This should be extracted <p>I do not want this</p> This should be extracted <a>This may appear after other tags and I do not want this</a>
I have tried to do (.*)(<p>|<a>|<\/p>|<\/a>)(.*)
but this will capture everything up till the last tag and the earlier tags are captured together with text outside of tags.
I have tried to search on Stackoverflow like this: Match text outside of html tags but the regex provided has a pattern error when I pasted it in regex101.com.
Would appreciate any help on this, thanks.

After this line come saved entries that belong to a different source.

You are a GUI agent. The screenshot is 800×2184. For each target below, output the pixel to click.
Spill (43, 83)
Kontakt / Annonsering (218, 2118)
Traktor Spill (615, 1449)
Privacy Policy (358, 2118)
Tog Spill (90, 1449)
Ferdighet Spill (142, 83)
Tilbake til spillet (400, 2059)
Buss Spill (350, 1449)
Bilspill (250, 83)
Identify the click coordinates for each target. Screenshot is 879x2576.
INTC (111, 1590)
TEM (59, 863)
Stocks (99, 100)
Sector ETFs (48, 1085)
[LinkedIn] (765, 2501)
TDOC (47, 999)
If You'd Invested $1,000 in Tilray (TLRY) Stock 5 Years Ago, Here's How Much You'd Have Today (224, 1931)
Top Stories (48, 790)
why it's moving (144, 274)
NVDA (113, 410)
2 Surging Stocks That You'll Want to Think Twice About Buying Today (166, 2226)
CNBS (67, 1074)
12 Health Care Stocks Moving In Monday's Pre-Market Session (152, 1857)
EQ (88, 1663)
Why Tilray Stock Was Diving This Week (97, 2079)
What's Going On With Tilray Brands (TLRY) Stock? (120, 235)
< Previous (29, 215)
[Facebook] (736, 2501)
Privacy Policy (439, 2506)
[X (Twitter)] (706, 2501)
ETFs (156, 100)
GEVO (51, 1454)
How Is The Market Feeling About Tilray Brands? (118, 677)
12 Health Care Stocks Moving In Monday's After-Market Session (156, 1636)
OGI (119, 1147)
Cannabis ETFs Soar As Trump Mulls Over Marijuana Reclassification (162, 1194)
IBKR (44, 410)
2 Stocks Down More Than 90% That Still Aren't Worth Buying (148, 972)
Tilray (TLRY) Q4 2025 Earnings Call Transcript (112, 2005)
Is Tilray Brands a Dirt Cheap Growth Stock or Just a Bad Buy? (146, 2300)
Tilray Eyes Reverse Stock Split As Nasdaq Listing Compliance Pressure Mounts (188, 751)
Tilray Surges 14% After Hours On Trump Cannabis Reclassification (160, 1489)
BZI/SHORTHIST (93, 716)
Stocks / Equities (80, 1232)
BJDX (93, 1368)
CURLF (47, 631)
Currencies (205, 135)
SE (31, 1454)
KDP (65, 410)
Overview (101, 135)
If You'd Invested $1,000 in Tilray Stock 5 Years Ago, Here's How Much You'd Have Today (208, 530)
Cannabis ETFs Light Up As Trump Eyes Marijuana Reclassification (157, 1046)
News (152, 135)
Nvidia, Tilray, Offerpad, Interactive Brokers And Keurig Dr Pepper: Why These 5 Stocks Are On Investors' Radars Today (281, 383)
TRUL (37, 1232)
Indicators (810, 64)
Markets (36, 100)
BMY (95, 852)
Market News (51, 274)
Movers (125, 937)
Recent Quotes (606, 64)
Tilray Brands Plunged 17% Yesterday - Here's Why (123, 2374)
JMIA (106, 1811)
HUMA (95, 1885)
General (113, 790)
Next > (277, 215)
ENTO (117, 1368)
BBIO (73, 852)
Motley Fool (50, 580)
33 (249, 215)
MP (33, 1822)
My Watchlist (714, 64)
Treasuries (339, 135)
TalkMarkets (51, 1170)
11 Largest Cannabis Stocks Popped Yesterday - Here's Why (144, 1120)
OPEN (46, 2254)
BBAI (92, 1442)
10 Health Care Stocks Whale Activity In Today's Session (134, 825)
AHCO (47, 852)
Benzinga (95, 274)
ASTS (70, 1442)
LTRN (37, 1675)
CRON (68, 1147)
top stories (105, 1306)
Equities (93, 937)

You can use PHP's DOMDocument
and DOMXPath
to get the values that you want. The trick is to wrap the HTML from your database in a (for example) <div>
tag, and you can then load it into a DOMDocument
and use DOMXPath
to search for children of the <div>
tag which are purely text using the text()
path:
$html = 'This should be extracted <p>I do not want this</p> This should also be extracted <a>This may appear after other tags and I do not want this</a>';
$doc = new DOMDocument();
$doc->loadHTML("<div>$html</div>", LIBXML_HTML_NODEFDTD | LIBXML_HTML_NOIMPLIED);
$xpath = new DOMXPath($doc);
$texts = array();
foreach ($xpath->query('/div/text()') as $text) {
$texts[] = $text->nodeValue;
}
print_r($texts);
Output:
Array (
[0] => This should be extracted
[1] => This should also be extracted
)